私の故郷は、栃木県の那須連山を望む太田原市にある。代々農業を営んでおり、家督を継ぐ私の弟は7代目にあたる。まだ日本の多くの家に残る仏壇と神棚が並び、仏壇の周りには先祖代々の当主の人物画や写真が飾られている風景は、私の実家も変わらない。
寿命を全うし精一杯生きたであろう人物たちの力強い表情が、仏壇の前に座る私を見つめる。そのなかで一際若く透明な表情をした青年の姿は、小さなころから私の目を引いていた。

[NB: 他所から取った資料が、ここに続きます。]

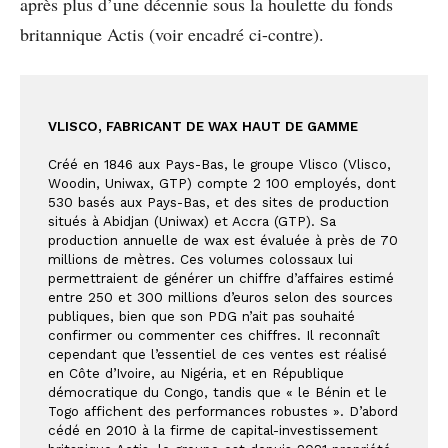
après plus d’une décennie sous la houlette du fonds
britannique Actis (voir encadré ci-contre).
VLISCO, FABRICANT DE WAX HAUT DE GAMME
Créé en 1846 aux Pays-Bas, le groupe Vlisco (Vlisco, 
Woodin, Uniwax, GTP) compte 2 100 employés, dont 
530 basés aux Pays-Bas, et des sites de production 
situés à Abidjan (Uniwax) et Accra (GTP). Sa 
production annuelle de wax est évaluée à près de 70 
millions de mètres. Ces volumes colossaux lui 
permettraient de générer un chiffre d’affaires estimé 
entre 250 et 300 millions d’euros selon des sources 
publiques, bien que son PDG n’ait pas souhaité 
confirmer ou commenter ces chiffres. Il reconnaît 
cependant que l’essentiel de ces ventes est réalisé 
en Côte d’Ivoire, au Nigéria, et en République 
démocratique du Congo, tandis que « le Bénin et le 
Togo affichent des performances robustes ». D’abord 
cédé en 2010 à la firme de capital-investissement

青年の名は「富雄」。私の大叔父にあたる。富雄は1944 (昭和19)年7月31日にバシー海峡で戦死した。23歳という若さであった。
バシー海峡に眠る大叔父
バシー海峡とは台湾とフィリピンの間の約100キロメートルの海峡である。第2次世界大戦末期に、制海権も制空権も抑えられた戦況の中で、最終決戦地に輸送船を送り込み、多数配置された米軍の潜水艦による魚雷によって次から次へと撃沈され魔の海峡“輸送船の墓場”と恐れられていた。
この愚かな輸送作戦で、5000トン以上の輸送船、艦艇はほぼ200隻以上が撃沈され、少なくとも10万人、最大で25万人の命が失われたという。
25万人の1人が、私の大叔父「富雄」である。富雄の「死亡告知書」が届いたのは1947 (昭和22)年4月15日であった。遺骨のひとかけらもない空箱に告知書が入っていたという。今も海底5000メートルのバシー海峡のどこかで多くの犠牲者とともに眠っているのであろうか。
仏壇の棚にしまわれて
昨年のお盆に帰省した際、仏壇の棚にしまわれた一通の手紙が、今年80歳になる私の父から差し出された。71年前に自分の母親あてに書かれた富雄の最期の手紙であった。
陸軍に召集された富雄は、入隊して2カ月余りで自分の父親を病気で亡くしている。朝鮮半島に赴き、いったん内地に呼び戻されたときに訃報の電報を受け取ったことが手紙から読み取れる。隊長より「気を落とすな、父上の冥福を祈ってこい」と言われ、涙ながらに嬉しかったという。
実家の庭に来てみれば、家の廻りの植木もなんとなく寂しく感じられた。「よく帰ってこられた」とみんなは喜んでくれるが、父親の顔だけが見られないことが「ほんとうに悲しくなった」と綴られている。
そして「再び生還できないことは覚悟致して居ります」と遺書ともとれる一文が書かれている一方で、戦地への航海を前に、父親の闘病で家族が苦労したであろうことを気遣う心の在り様が私の心に深く突き刺さる。
子孫に伝わる反戦の思い
この手紙を受け取った母親、私の曾祖母シカの気持ちはいかばかりであったろう。シカは生涯6人の子どもを産んでいる。富雄は4番目の子ども。私にとってこのシカの記憶は鮮明である。93歳で他界しているが、気丈な人で昔話が上手であった。
ひ孫の私が、シカの箪笥から小銭をほんの少しだけ失敬するも即座に見抜いてしまうしっかり者でもあった。明治、大正、昭和と幾度の大戦に出遭い、貧しい農村地で地を這いながら額に汗して生きてきた人である。彼女の泣く姿は想像できない。たぶん富雄の戦死を知らされても泣かなかったであろう。泣けなかったであろう。
しかし、この手紙に出会い、涙にならない人間の深い悲しみとやるせなさを想像することができる。当時の紙が粗雑であったことを織り込んでみても、4枚の手紙を四つ折りにした折り目の端々はボロボロであり、封筒に至っては何カ所もセロテープで補修されている。手紙の姿に涙する。
シカは死の床に臥すまで、この手紙を何度も何度も見開いては富雄を想ったことだろう。愛する人と出会い家族をつくる喜びも、額に汗して働く喜びも知らずに命を絶ち切られてしまった富雄を想って…シカの死後もこの手紙は大切に、大切に仏壇の引き出しにしまわれている。
戦後70年目の8月15日がやってくる。お盆にはシカの子孫たちがこの手紙を見開く。この手紙を伝えていくことが富雄に繋がる子孫たちの限りなき反戦への思いであり、平和への祈りである。